Griechenland taumelt, in der Ukraine herrscht Krieg: Die beiden Krisen beherrschen die europäische Politik. Bundeskanzlerin Angela Merkel nimmt die Bedrohungen ernst - und übernimmt endlich politische Führung.

Gastbeitrag von Joschka Fischer

In den vergangenen zwei Wochen sind die beiden Krisen Europas - die in der Ukraine und die in Griechenland - weiter eskaliert. In beiden Fällen standen Deutschland und seine Kanzlerin Angela Merkel in der Mitte der Versuche, die Konflikte diplomatisch zu lösen. Das ist eine neue Rolle für Deutschland, eine Rolle, an die es sich noch nicht gewöhnt hat.

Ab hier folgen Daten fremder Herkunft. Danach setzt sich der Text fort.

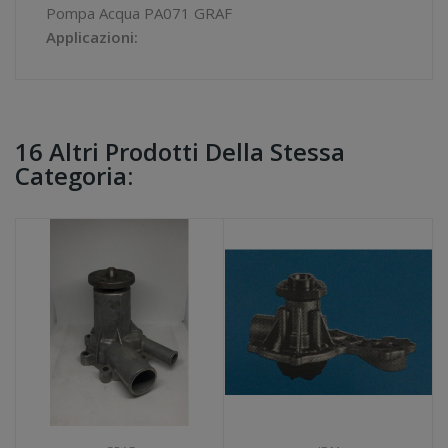
Pompa Acqua PA071 GRAF
Applicazioni:
16 Altri Prodotti Della Stessa
Categoria:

Der jüngste Versuch, den Krieg in der Ukraine mit diplomatischen Mitteln zu stoppen, hatte eine noch kürzere Überlebenszeit als der erste Versuch vom vergangenen September. Die Übereinkunft in Minsk erkannte de facto an, dass die Ukraine bereits mit militärischen Mitteln geteilt worden ist.

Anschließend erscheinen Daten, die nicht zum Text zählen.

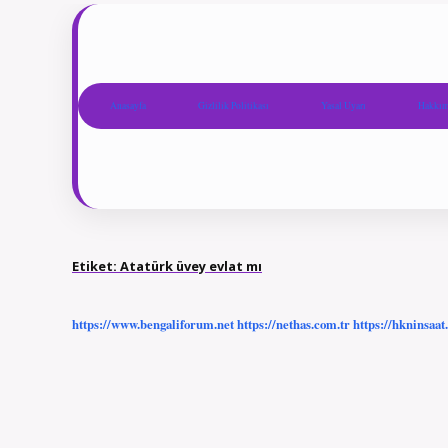
Anasayfa
Gizlilik Politikası
Yasal Uyarı
Hakkım
Etiket:
Atatürk üvey evlat mı
https://www.bengaliforum.net
https://nethas.com.tr
https://hkninsaat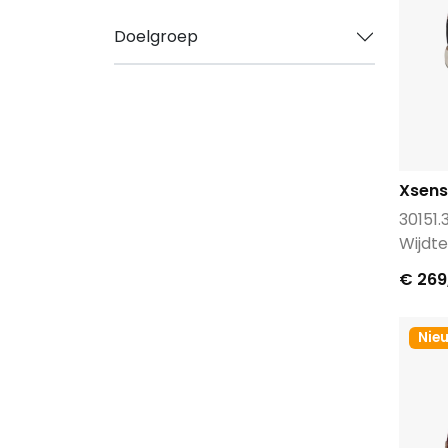
Doelgroep
Xsens
30151.
Wijdt
€ 269
Nie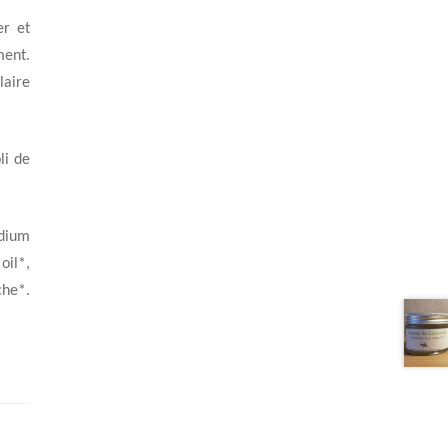
er et
ment.
laire
li de
dium
oil*,
che*.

Putin zeigt nur Geringschätzung für Europa

Wo genau die trennende Linie in dem Land verläuft, bleibt unklar, denn der russische Präsident Wladimir Putin könnte immer noch versuchen, den strategischen Seehafen Mariupol am Schwarzen Meer zu erobern und den Kreml so in die Lage versetzen, eine Landbrücke zwischen Russland selbst und der Halbinsel Krim zu schaffen. Mehr noch, die Einnahme von Mariupol würde die Option offenhalten, den Süden der Ukraine mitsamt der Stadt Odessa zu erobern und die russische Kontrolle bis nach Transnistrien auszudehnen, Russlands illegaler Enklave in Moldawien.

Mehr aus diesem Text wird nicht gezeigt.